Dissociation is a strong sense of disconnection from your thoughts, feelings, memories, surroundings, and/or body.
Dissociation is a coping mechanism to survive the affects of trauma, and exists along a spectrum. At the lowest end of the continuum, dissociation can be daydreaming, deja-vu, or seeing yourself from outside your body. If this coping mechanism doesn't stop when the trauma ends, it can grow and create mental suffering. Serious patterns such as eating disorders, lack of body awareness, and addiction can develop in response to chronic dissociation.
As you can imagine, a life spent avoiding the incredible pain of PTSD -- memories that never stop replaying -- moves toward homelessness. As the ability to maintain healthy adult relationships erodes or prevents abilities to parent, maintain relationship with a partner, and/or the ability to keep a steady job, survivors of abuse tend to isolate. At some point on the continuum, self-medication in the form of addiction is likely. Believe it our not, this mixture is often the most reasonable, rational, response in proportion to the horrors the person endured as a kid. At this point the survivor is in survival mode, even though the abuse has ended.

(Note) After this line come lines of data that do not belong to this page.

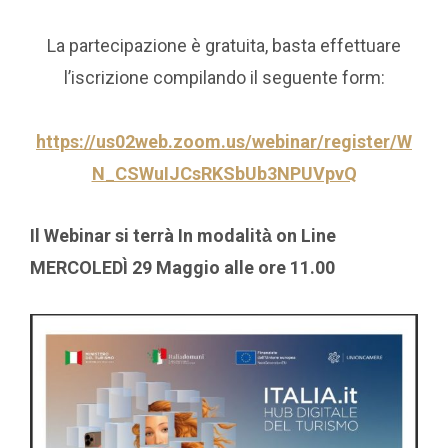
La partecipazione è gratuita, basta effettuare
l’iscrizione compilando il seguente form:
https://us02web.zoom.us/webinar/register/W
N_CSWuIJCsRKSbUb3NPUVpvQ
Il Webinar si terrà In modalità̀ on Line
MERCOLEDÌ 29 Maggio alle ore 11.00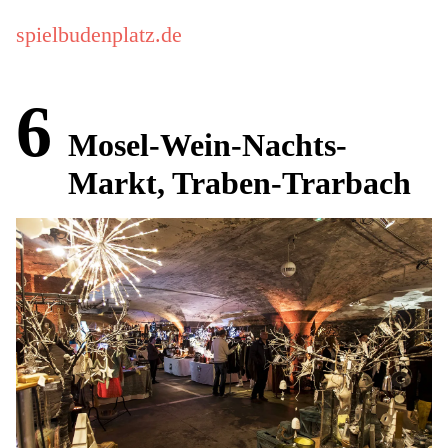
spielbudenplatz.de
6
Mosel-Wein-Nachts-
Markt, Traben-Trarbach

Experiencing a traumatic event before your brain has developed enough to understand it can throw your life into confusion. In particular, if the traumatic event involved another person with his or her own free will, there can be strong, visceral beliefs that "I'm weak," "Nobody cares for me," "There's no hope," "I'm powerless," "Why am I alive?". Self-hatred is common in those with CPTSD. Unaddressed, these thoughts can balloon into thoughts of "I'd rather be dead" and even a plan.
If you or someone you know seems to be on this path, PLEASE realize that this is a natural & logical response to PTSD. Recognize the early stages of hateful beliefs about self ("I'm useless") and seek therapy and other treatment right away or advise such.